I'm actually building a 1969 Chevelle, but about 10 years ago a buddy gave me a limited slip rear end assembly that he thought was a B-O-P with 4.something gears. It was in the back yard of his mom's house and they were selling the house and he needed it out of there. Turns out it's a nodular with as near as I can tell 3.55 gears. Should work perfectly and all I had to do was drive to Wisconsin and load it up.

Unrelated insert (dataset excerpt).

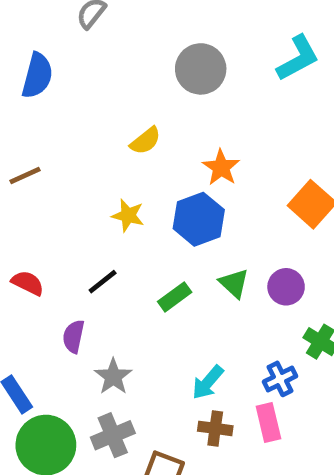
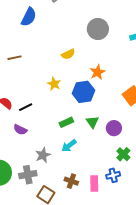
black line: (103, 282) -> (26, 107), moved
purple semicircle: (74, 336) -> (20, 130), turned -88
gray star: (113, 377) -> (43, 155), moved
blue cross: (280, 379) -> (113, 175), moved
cyan arrow: (208, 382) -> (69, 146), moved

I'm upgrading the brakes to C5 on the front and want to use the Camaro brakes in the rear. The question is, do those brakes match up with the mount on the one I have or do I need something else? Not much help over at the Chevelle forums, seeing as this rear isn't a hugely popular swap.

Thanks in advance.


----------



## PontiacJim (Dec 29, 2012)

Andy69 said:


> I'm actually building a 1969 Chevelle, but about 10 years ago a buddy gave me a limited slip rear end assembly that he thought was a B-O-P with 4.something gears. It was in the back yard of his mom's house and they were selling the house and he needed it out of there. Turns out it's a nodular with as near as I can tell 3.55 gears. Should work perfectly and all I had to do was drive to Wisconsin and load it up.
> 
> I'm upgrading the brakes to C5 on the front and want to use the Camaro brakes in the rear. The question is, do those brakes match up with the mount on the one I have or do I need something else? Not much help over at the Chevelle forums, seeing as this rear isn't a hugely popular swap.
> 
> Thanks in advance.



In the upper right hand corner you will see a search box "Google Custom Search" which can search past discussions. Type in "disc brakes for 10-bolt rear end" and you pull up some possible answers.

You can purchase a kit. I found this set-up for the 10-bolt and C5: KORE3 Industries LLC: On and Off-Road Performance Automotive Components


----------



## Andy69 (Nov 18, 2019)

This isn’t my first rodeo - I’m aware of the search box, but didn’t find anything that helped. One thread asked the same question but had no replies.

My question has been answered by comparing the bolt pattern on mine with a friend’s Chevy 12 bolt. The Camaro brakes should bolt right up, but it looks I’ll have to remove the axle and possibly the bearing to be able to install the backing plate.

Anyway, hope this info helps someone.


----------



## cij911 (Oct 25, 2017)

Fronts and rears will work. There is a great video I used as a reference or you can search my restoration thread as I think I addressed a few of your questions. Hands down the best modification I have done to the GTO so far, with coilovers being second. The car can be properly driven and driven safely.


----------